Worried about the strength of your marriage? The SLAT can be written to provide protections against a potential divorce as well. For instance:
- The SLAT can incorporate a “floating spouse” provision. This provision removes the spouse as a beneficiary in the case of divorce or death, while a remarriage would add the new spouse as a beneficiary.
- Also, the gift to the SLAT removes the assets from your estate, and they are arguably no longer marital property subject to a property settlement in a divorce.
While this provides protection for the SLAT assets, a divorce will impact the indirect ability to reach the SLAT assets through distributions to the spouse.
Many estate planning techniques require that you give up control and use of the assets. This creates a balancing act between the desire to minimize estate taxes and the perceived need to retain control over assets. Using a SLAT can provide the estate tax savings, while still retaining the indirect use of the assets if needed through distributions to your spouse.
Estate tax savings can be realized in a few ways:
- Use the current gift tax exclusion amount to fund a SLAT now before the law sunsets in 2025 and the exemption amount drops. Keep in mind the political climate may change as soon as next year’s elections, and the large estate and gift tax exemption may not even last through 2025;
- Use annual exclusion gifts for your spouse and descendants to fund the trust. If you are currently not taking advantage of the $15,000 per person annual exclusion gifts, this is an easy and inexpensive way to fund this type of trust each year; and
- Of course, any growth in the trust assets will also be outside of your taxable estate.
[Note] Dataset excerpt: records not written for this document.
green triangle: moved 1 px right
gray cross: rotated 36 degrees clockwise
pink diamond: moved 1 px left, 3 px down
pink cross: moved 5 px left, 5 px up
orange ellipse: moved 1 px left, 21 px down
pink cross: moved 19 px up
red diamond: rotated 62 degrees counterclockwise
If you are not interested in estate tax savings, you can still get the creditor protection and maintain more control over the trust. This is called an “incomplete gift SLAT” and would allow you to retain the right to veto distributions and maintain the limited ability to appoint the assets out of the trust.
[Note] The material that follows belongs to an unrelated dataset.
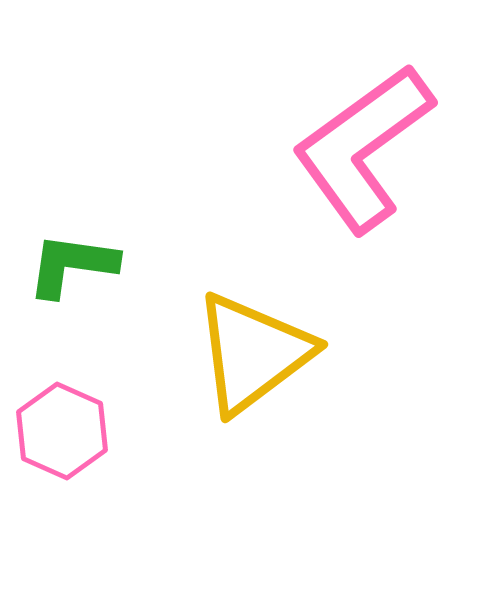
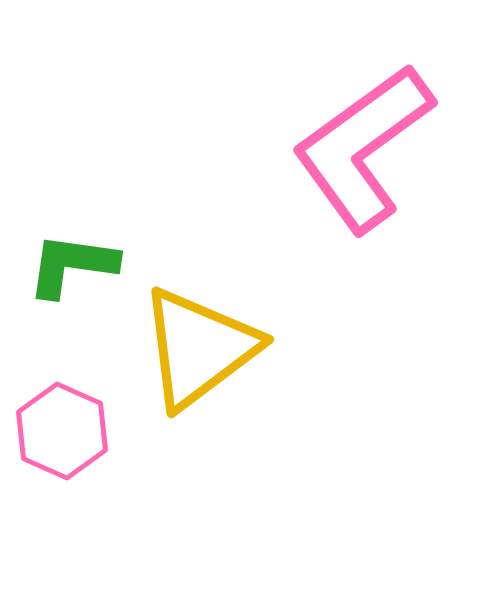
yellow triangle: moved 54 px left, 5 px up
For income tax purposes, the SLAT is often written as a grantor trust so you would continue to pay the income taxes on the earnings of the trust. If desirable, the trust could be its own taxpayer; because of the high trust tax rates and additional administrative complexity, this may not be desirable.
Interested in learning more about SLATs? Please join us for an ORBA Wealth Management Group’s seminar covering this and related topics on December 11, 2019. For more information or to register, visit www.orba.com.
For more information contact Frank L. Washelesky at [email protected] or 312.670.6235. Visit orba.com to learn more about our Wealth Management Services.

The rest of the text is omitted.